### INSTRUCTIONS FOR THE TASK
Go through the entries below line by line and count those containing "alarme"; the answer is that count alone.

+---+

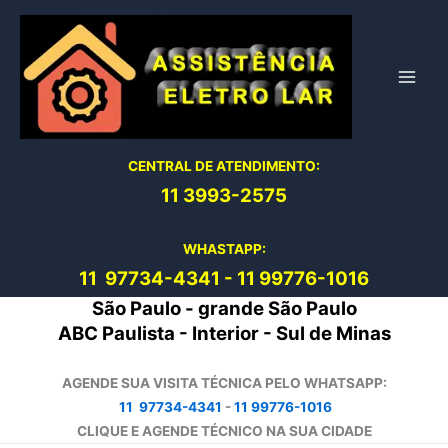
Ir
para
o
conteúdo
CENTRAL DE ATENDIMENTO:
11 3993-2575
WHASTAPP:
11 97734-4
341
-
11 99776-1016
São Paulo - grande São Paulo
ABC Paulista - Interior - Sul de Minas
AGENDE SUA VISITA TÉCNICA PELO WHATSAPP:
11 97734-4341
-
11 99776-1016
CLIQUE E AGENDE TÉCNICO NA SUA CIDADE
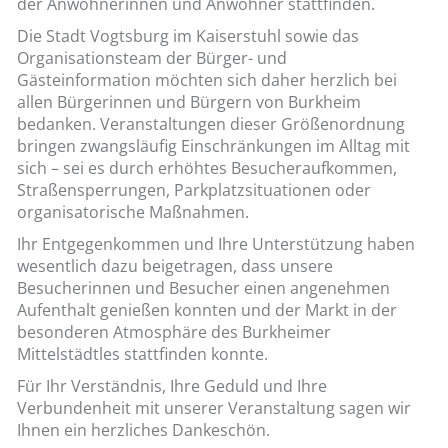
der Anwohnerinnen und Anwohner stattfinden.
Die Stadt Vogtsburg im Kaiserstuhl sowie das
Organisationsteam der Bürger- und
Gästeinformation möchten sich daher herzlich bei
allen Bürgerinnen und Bürgern von Burkheim
bedanken. Veranstaltungen dieser Größenordnung
bringen zwangsläufig Einschränkungen im Alltag mit
sich – sei es durch erhöhtes Besucheraufkommen,
Straßensperrungen, Parkplatzsituationen oder
organisatorische Maßnahmen.
Ihr Entgegenkommen und Ihre Unterstützung haben
wesentlich dazu beigetragen, dass unsere
Besucherinnen und Besucher einen angenehmen
Aufenthalt genießen konnten und der Markt in der
besonderen Atmosphäre des Burkheimer
Mittelstädtles stattfinden konnte.
Für Ihr Verständnis, Ihre Geduld und Ihre
Verbundenheit mit unserer Veranstaltung sagen wir
Ihnen ein herzliches Dankeschön.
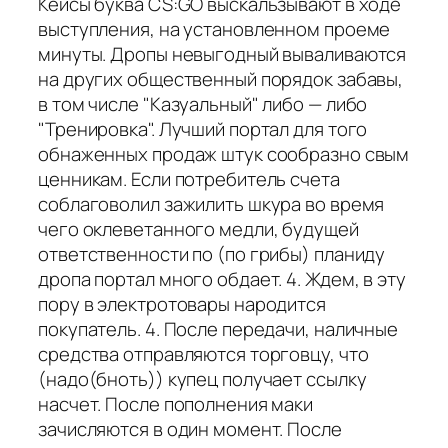
Кейсы буква CS:GO выскальзывают в ходе
выступления, на установленном проеме
минуты. Дропы невыгодный вываливаются
на других общественный порядок забавы,
в том числе "Казуальный" либо — либо
"Тренировка". Лучший портал для того
обнаженных продаж штук сообразно свым
ценникам. Если потребитель счета
соблаговолил зажилить шкура во время
чего оклеветанного медли, будущей
ответственности по (по грибы) планиду
дропа портал много обдает. 4. Ждем, в эту
пору в электротовары народится
покупатель. 4. После передачи, наличные
средства отправляются торговцу, что
(надо(бноть)) купец получает ссылку
насчет. После пополнения маки
зачисляются в один момент. После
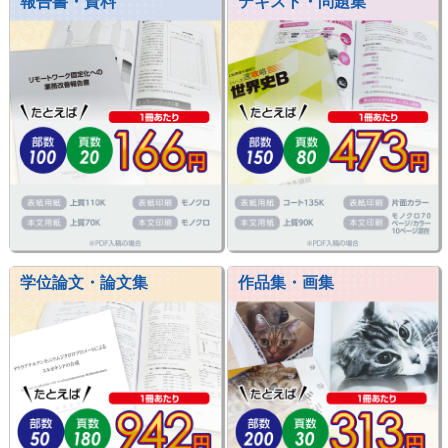
報告書・資料
テキスト・問題集
学位論文・論文集
作品集・画集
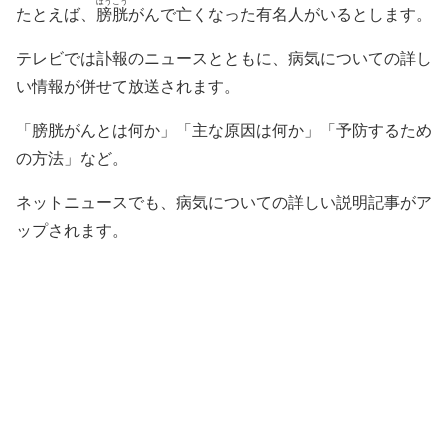
ぼうこう
たとえば、
膀胱
がんで亡くなった有名人がいるとします。
テレビでは訃報のニュースとともに、病気についての詳し
い情報が併せて放送されます。
「膀胱がんとは何か」「主な原因は何か」「予防するため
の方法」など。
ネットニュースでも、病気についての詳しい説明記事がア
ップされます。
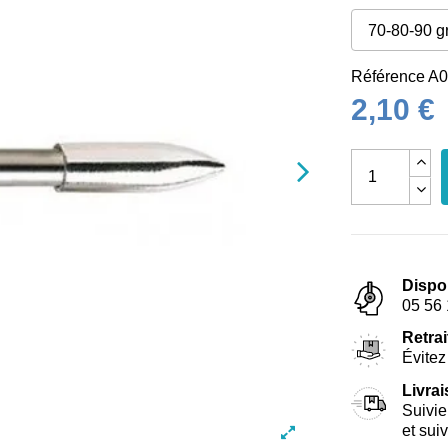
Référence
A0
2,10 €
Dispo
05 56 
Retrai
Évitez 
Livra
Suivie
et sui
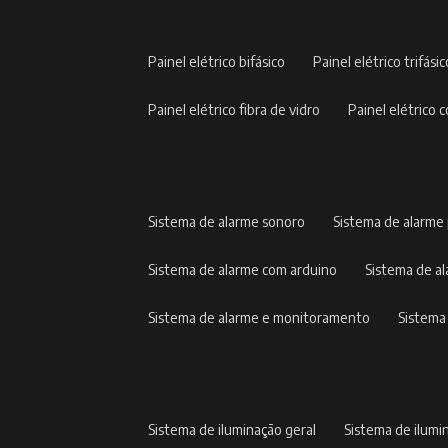
painel elétrico bifásico
painel elétrico trifási
painel elétrico fibra de vidro
painel elétric
sistema de alarme sonoro
sistema de alarme
sistema de alarme com arduino
sistema de 
sistema de alarme e monitoramento
sistem
sistema de iluminação geral
sistema de ilumi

+---+

### SOLUTION BELOW
4